Diaphragmatic ultrasound was performed in July 2018 to assess diaphragmatic contractility. Right and left diaphragm thickening fractions (TFdi) were respectively of only 38% and 45% (mean normal TFdi values in the healthy population are approximately 80%, with TFdi values < 20% being indicative of significant diaphragmatic weakness) [4] (Fig. 2). In the combined presence of unexplained dyspnea, an extrapulmonary restrictive lung disease, a positional decrease in FVC and TFdi values that were judged to be on the lower end of the normality spectrum (although no previous examination was available for comparison), a diagnosis of SLS was made [14].
Since the patient had a two-year history of Raynaud’s phenomenon with proximal and neck flexor muscle weakness on physical examination, additional investigations were undertaken. Serological markers of lupus showed normal dsDNA, but low complement levels. Nailfold capillaroscopy as well as serum creatine kinase (CK) and aldolase levels were normal. Serology demonstrated the presence of anti-Ro-52/TRIM21 (high positive), but no myositis-specific, SSc-specific or SSc-overlap autoantibodies were found on line immunoassays (Euroimmun AG, Luebeck, Germany) or on Protein A-assisted immunoprecipitation using radiolabeled K562 cell extracts (Fig. 3). A muscle MRI of the lower limbs was unremarkable.
Electromyography revealed fibrillation potentials in the biceps, iliopsoas, cervical and thoracic paraspinal muscles, and complex repetitive discharges in cervical paraspinal muscles. In addition, myopathic units (small amplitude, polyphasic motor unit potentials) in triceps, first dorsal interosseous and vastus lateralis were observed. Biceps muscle biopsy revealed dense endomysial lymphocytic aggregates rich in CD20+ B cells, perimysial fragmentation with plasma cell-rich perivascular infiltrates, diffuse sarcolemmal upregulation of class I MHC, perifascicular upregulation of class II MHC (Fig. 4), and focal sarcolemmal deposition of C5b-9 (not shown), meeting the diagnostic criteria of polymyositis by the 119th ENMC classification criteria [15].

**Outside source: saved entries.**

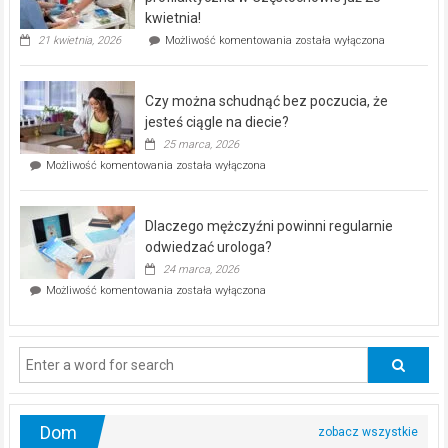
seniorów!
kwietnia!
„Zdrowie
21 kwietnia, 2026
Możliwość komentowania
została wyłączona
pod
kontrolą”
–
Czy można schudnąć bez poczucia, że
bezpłatna
akcja
jesteś ciągle na diecie?
profilaktyczna
25 marca, 2026
w
Czy
Możliwość komentowania
została wyłączona
Częstochowie
można
już
schudnąć
25
bez
kwietnia!
Dlaczego mężczyźni powinni regularnie
poczucia,
że
odwiedzać urologa?
jesteś
24 marca, 2026
ciągle
Dlaczego
Możliwość komentowania
została wyłączona
na
mężczyźni
diecie?
powinni
regularnie
odwiedzać
urologa?
Dom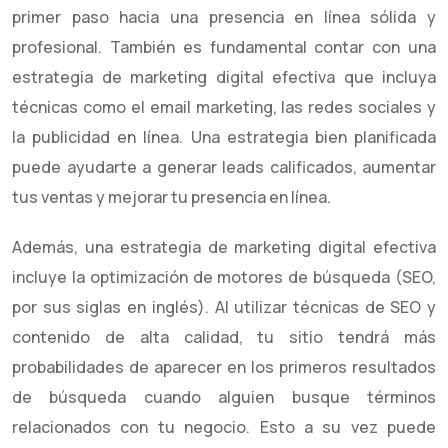
primer paso hacia una presencia en línea sólida y
profesional. También es fundamental contar con una
estrategia de marketing digital efectiva que incluya
técnicas como el email marketing, las redes sociales y
la publicidad en línea. Una estrategia bien planificada
puede ayudarte a generar leads calificados, aumentar
tus ventas y mejorar tu presencia en línea.
Además, una estrategia de marketing digital efectiva
incluye la optimización de motores de búsqueda (SEO,
por sus siglas en inglés). Al utilizar técnicas de SEO y
contenido de alta calidad, tu sitio tendrá más
probabilidades de aparecer en los primeros resultados
de búsqueda cuando alguien busque términos
relacionados con tu negocio. Esto a su vez puede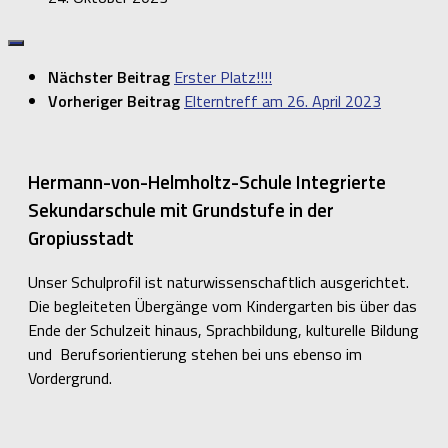
Nächster Beitrag
Erster Platz!!!!
Vorheriger Beitrag
Elterntreff am 26. April 2023
Hermann-von-Helmholtz-Schule Integrierte
Sekundarschule mit Grundstufe in der
Gropiusstadt
Unser Schulprofil ist naturwissenschaftlich ausgerichtet.
Die begleiteten Übergänge vom Kindergarten bis über das
Ende der Schulzeit hinaus, Sprachbildung, kulturelle Bildung
und Berufsorientierung stehen bei uns ebenso im
Vordergrund.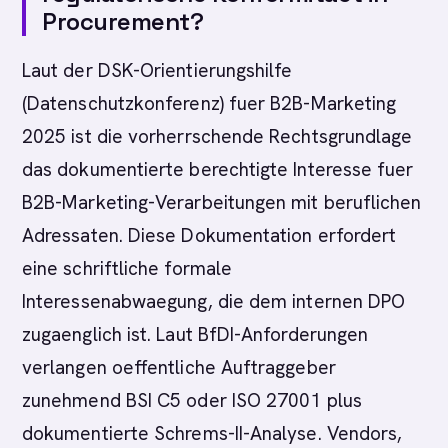
Procurement?
Laut der DSK-Orientierungshilfe
(Datenschutzkonferenz) fuer B2B-Marketing
2025 ist die vorherrschende Rechtsgrundlage
das dokumentierte berechtigte Interesse fuer
B2B-Marketing-Verarbeitungen mit beruflichen
Adressaten. Diese Dokumentation erfordert
eine schriftliche formale
Interessenabwaegung, die dem internen DPO
zugaenglich ist. Laut BfDI-Anforderungen
verlangen oeffentliche Auftraggeber
zunehmend BSI C5 oder ISO 27001 plus
dokumentierte Schrems-II-Analyse. Vendors,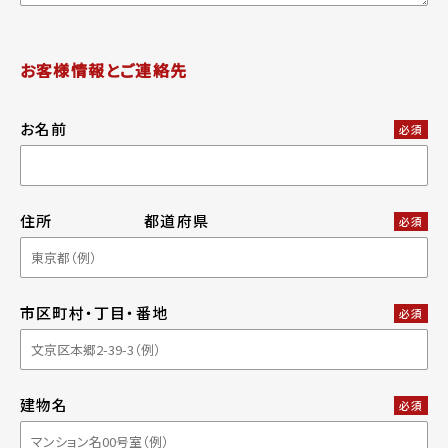
お客様情報とご連絡先
お名前
必須
住所
都道府県
必須
市区町村・丁目・番地
必須
建物名
必須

Treatment with prednisone 15 mg/day and mycophenolate mofetil 2 g/day was initiated, and shortness of breath and proximal muscle weakness improved. In March 2019, diaphragmatic ultrasonography revealed marked improvement in diaphragmatic function: right TFdi was 51% and left TFdi 128%. Pulmonary function testing also showed improvement of the restrictive ventilatory defect: total lung capacity was 3.13 L (70% predicted), FEV1 was 1.41 L (63% predicted), FVC was 1.61 L (60% predicted) and DLCO was stable.